I have often, over my 47 years as a Sister of Providence shared meals and conversations with Sisters reminiscing about the lives of the early Sisters in the Congregation. Mine has been the privilege of praying, working with and enjoying the company of a number of Pioneer Sisters. I have been part of the closure especially of Providence Hospital and witnessed the new building of Providence Place in Moose Jaw, Saskatchewan. I have been touched and awed at the way we were able to change and adapt to letting go of a very precious ministry after 85 Years to welcome the beginnings of a new and better way to serve the sick and elderly which has lasted for 23 years and moves into the future under the capable hands of lay people who have been schooled in our Mission and Charism.

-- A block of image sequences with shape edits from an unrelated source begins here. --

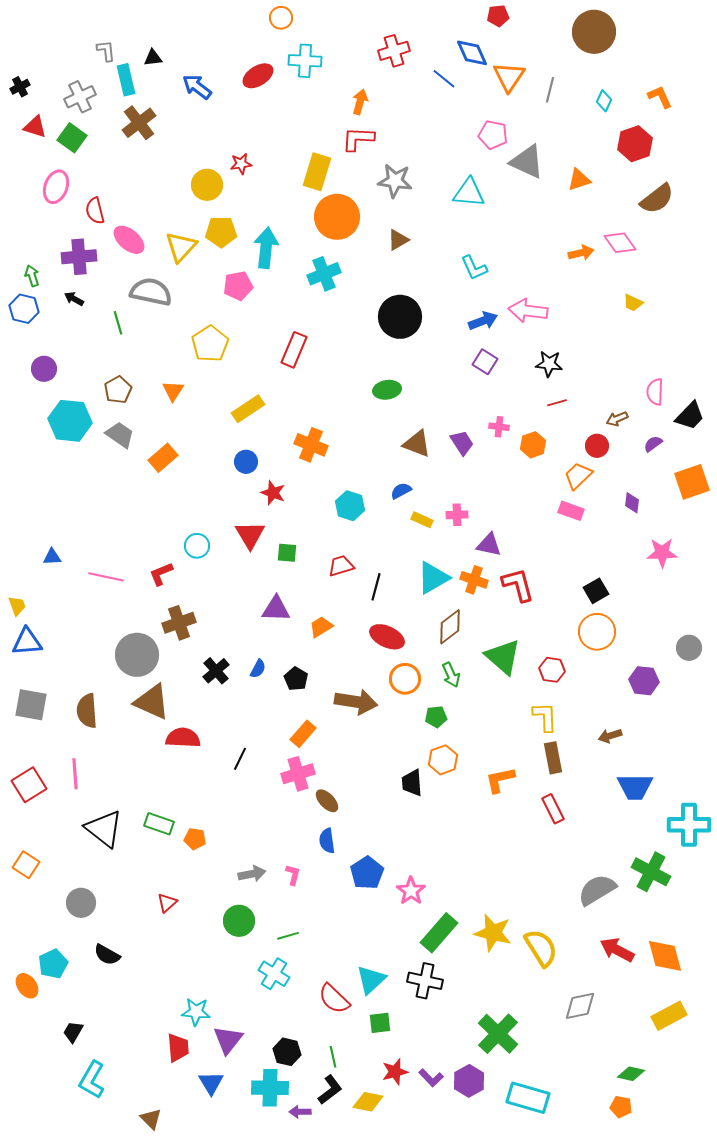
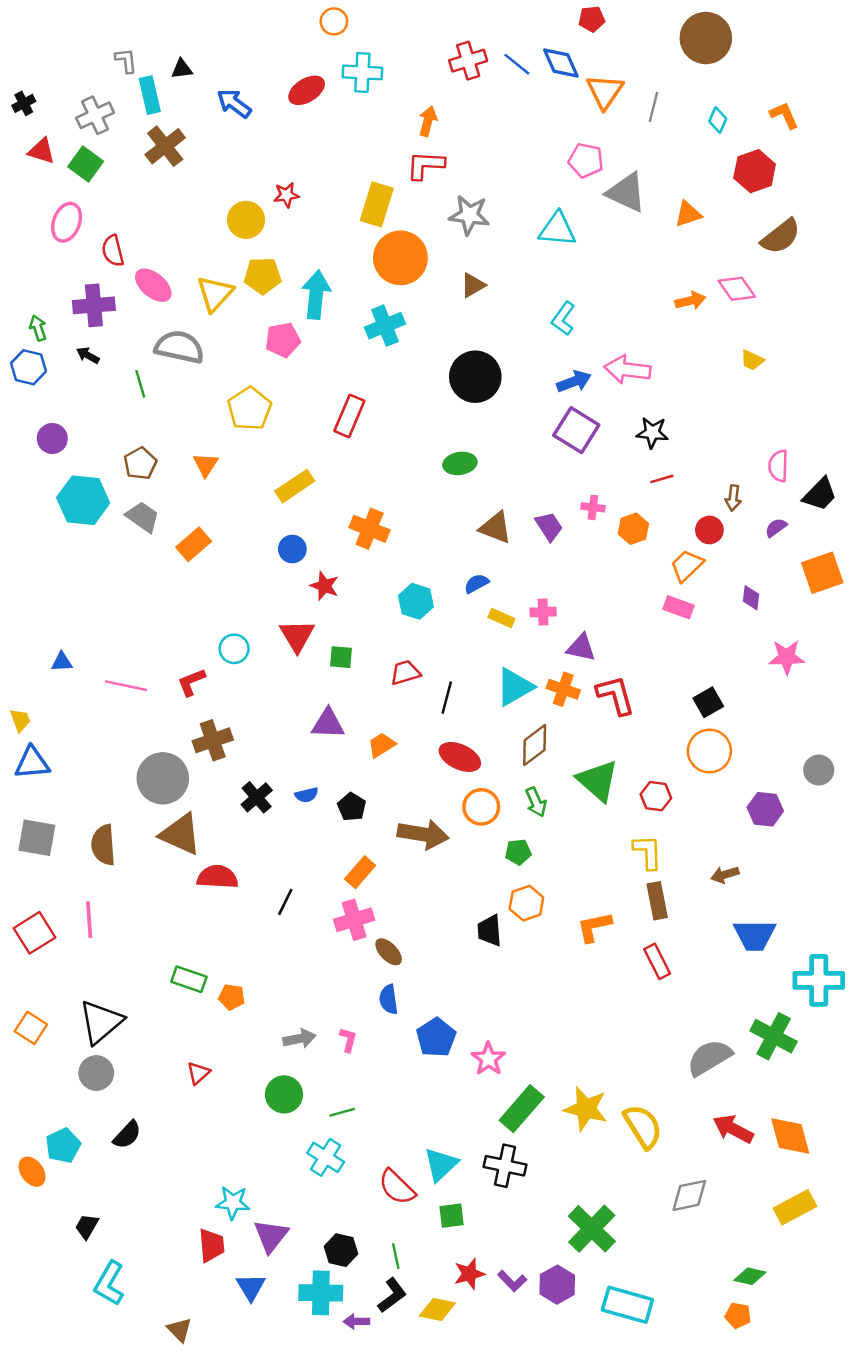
blue line: (444, 79) -> (517, 64), moved
cyan L-shape: (474, 268) -> (563, 318), turned 60
purple square: (485, 362) -> (576, 430), size x1.5
brown arrow: (617, 419) -> (733, 498), turned -60
blue semicircle: (258, 669) -> (307, 795), turned 48
black triangle: (104, 829) -> (101, 1022), moved, turned 42
black semicircle: (107, 955) -> (127, 1135), turned -76

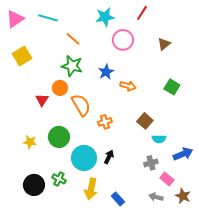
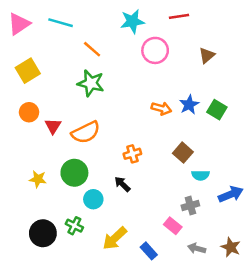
red line: (142, 13) -> (179, 16), turned 49
blue star: (106, 72) -> (189, 105), moved
orange circle: (60, 88) -> (29, 112), moved
orange semicircle: (81, 105) -> (86, 132), moved, turned 95
black arrow: (109, 157) -> (122, 184), moved, turned -72
cyan circle: (84, 158) -> (93, 199), moved, size x0.6
pink rectangle: (167, 179) -> (173, 226), moved
yellow arrow: (91, 189) -> (115, 238), turned 35

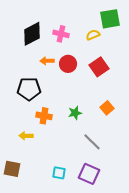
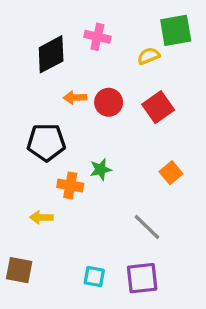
pink cross: (61, 34) -> (97, 37), moved
green star: (75, 113) -> (101, 169), moved
purple square: (89, 174) -> (142, 278), turned -30

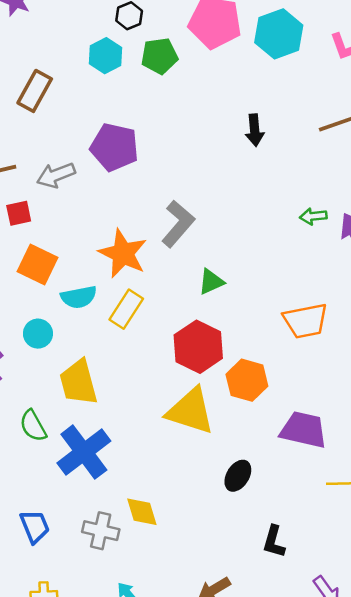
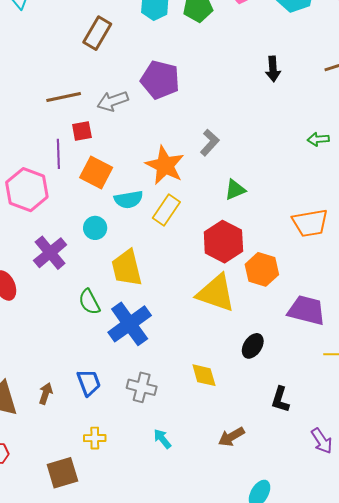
gray L-shape: (178, 224) -> (210, 143), size x0.7
yellow diamond: (142, 512) -> (204, 375), moved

I look out on each of you, Sisters and the stories you hold close to your hearts still being faithful and true to our Motto, “ Cor Caritati Sacrum”, a Heart Dedicated to Charity. I think of the special Men and Women, Companions on our Journey, our Providence Associates and Partners in Mission who have grown and flourished and who now can look back to Founding members whose efforts and courage have brought them to this day and those who now work to plan for a future of continuing to walk with us in the Mission of St. Vincent.
How often do we individually take time to look back at the Legacy that we have left as we have moved from place to place in our respective Calls. How many peoples’ lives have been touched as well as our own by the Gentle Guiding Hand of Providence making a difference. Today take a special moment to experience knowing we had a part in the Legacy of making Providence so visible in our World.
As we approach our Chapter 2019 , I invite each of us to ponder the Legacy that we have entrusted to our present Leadership to carry the Congregation into the future, as we TRUST in Providence and Continue to walk Together in Hope, strengthened by the Bond rooted in the Love of Christ we have with each other. In the Museum we can read the lists of Schools, Hospitals, Homes For the Aged, Orphanages, Prison visits, Convents and the Ministry of Missionary established over these 157 years with a quiet satisfaction.
At this point in time, our Legacy is one to be proud of, knowing that the Mission will continue through others in our name. We may be diminishing in number, but we will see the fruition of Providence Village housing a new Providence Manor, a Hospice and other possibilities to reach out to the wider population and the work of education provided by the St. Paul’s University Providence School of Transformative Leadership and Spirituality. We have the Legacy also of the Healing Violence Bursary, the Seed Sanctuary, the work of our JPIC office and PeaceQuest which will serve in many capacities for a long time.
One very special Legacy has been the past 6 years we have shared with the CND and RHSJ communities which have blossomed into a very close relationship of oneness as we each live out our individual Mission and Charism together. Catherine calls us even today to have one aim in life, the good pleasure of God and the maintenance of the Spirit of the Institute in the name of the needy.
I think the words of St. Paul speaking of having produced a harvest of Righteousness are like a Light Shining in the Darkness to those who come to us. No matter what their walk in life may be, the best we can give is a Love-filled Presence having been true to the Spirit of St. Vincent and the Legacy we have received and passed on to future generations. Bishop Alexander Carter echoes them by reminding us when we respond we can see Christ in all His people as we continue to steer the Barque of Providence in the unchartered waters trusting that our God will Provide.